[Stored data entries]
==================================================

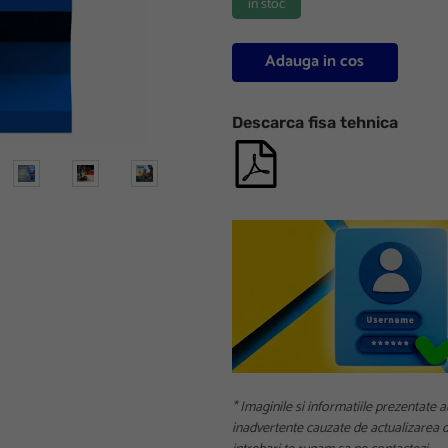
in stoc
Adauga in cos
Descarca fisa tehnica
* Imaginile si informatiile prezentate a
inadvertente cauzate de actualizarea da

==================================================

**Task brief:**
In your copy, every entry above must match word for word, and no picture may appear.

**Exercise response:**
in stoc
Adauga in cos
Descarca fisa tehnica
* Imaginile si informatiile prezentate a
inadvertente cauzate de actualizarea da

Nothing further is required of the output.